Com relação aos objetos do crime, as quadrilhas têm se tornado mais seletivas. Alimentos e bebidas lideram os roubos (21%), seguidos por cigarros (18%), eletroeletrônicos (16%), medicamentos (14%) e cosméticos (12%).
Os ataques ocorrem principalmente durante entregas (2.282 registros em 2024) ou interceptações em movimento (1.508). Cerca de um terço das ocorrências se concentra na madrugada, quando há grande fluxo de caminhões, mas a vigilância é menor.
São Paulo aposta em tecnologia e inteligência para combater roubo de cargas
Apesar do cenário crítico, São Paulo registrou no último ano o menor número de roubos de carga em 20 anos. Foram 4,7 mil casos, contra 6,2 mil em 2004. Entre janeiro e julho de 2025, a queda foi de 26,5% em todo o estado e de 41,4% na Baixada Santista.
Os dados são da Secretaria da Segurança Pública do estado, que evidencia como ponto positivo as ações integradas entre forças policiais e setor privado. O "ProCarga", grupo de inteligência que reúne diversos órgãos, elabora mapas de risco e estratégias conjuntas. Já o sistema "SP Carga auxilia" transportadores na prevenção.
A Divisão de Investigações sobre Furtos, Roubos e Receptações de Veículos e Cargas (Divecar), da Polícia Civil de São Paulo, prendeu 61 infratores entre janeiro e agosto deste ano e concluiu 86 investigações.
Falta de integração e de lei clara dificultam combate ao roubo de cargas
O Brasil tem mais de 3,5 milhões de caminhões e uma malha de 1,7 milhão de quilômetros de rodovias. Para a NTC&Logística, a falta de uma definição legal clara de “roubo de carga” e a ausência de integração entre bancos de dados das forças de segurança dificultam o combate a essa modalidade criminosa.

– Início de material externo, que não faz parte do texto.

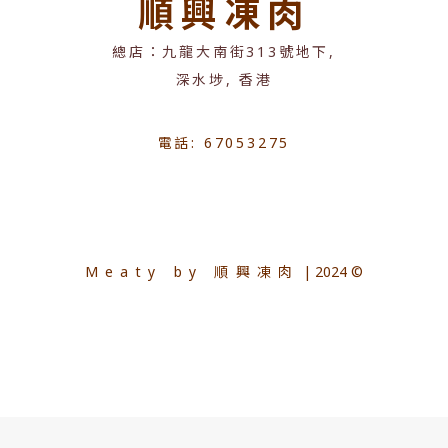
順興凍肉
總店：九龍大南街313號地下,
深水埗, 香港
電話: 67053275
Meaty by 順興凍肉
| 2024 ©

O órgão recomenda medidas como a criação de um cadastro nacional unificado, integração de informações e monitoramento constante. Só assim acredita que será possível reduzir o peso dessa “taxa extra” imposta pelo crime ao transporte e, em última instância, ao consumidor.
O governo federal atua no combate ao roubo de cargas por meio do Comitê Gestor da Política Nacional de Repressão ao Furto e Roubo de Veículos e Cargas. Criada pela Lei Complementar 121/06, a proposta é alinhada ao Sistema Único de Segurança Pública.
O tema foi objeto de uma Comissão Parlamentar Mista de Inquérito (CPMI) no início dos anos 2000, cujas recomendações embasam diversos projetos de lei. Está em análise no Congresso o projeto de lei (PL) 1743/25, do deputado Mauricio Neves (PP-SP), presidente da Comissão de Viação e Transportes, que sugere ampliar a rastreabilidade das cargas e estabelecer regras de proteção ao consumidor contra a receptação de produtos furtados ou roubados.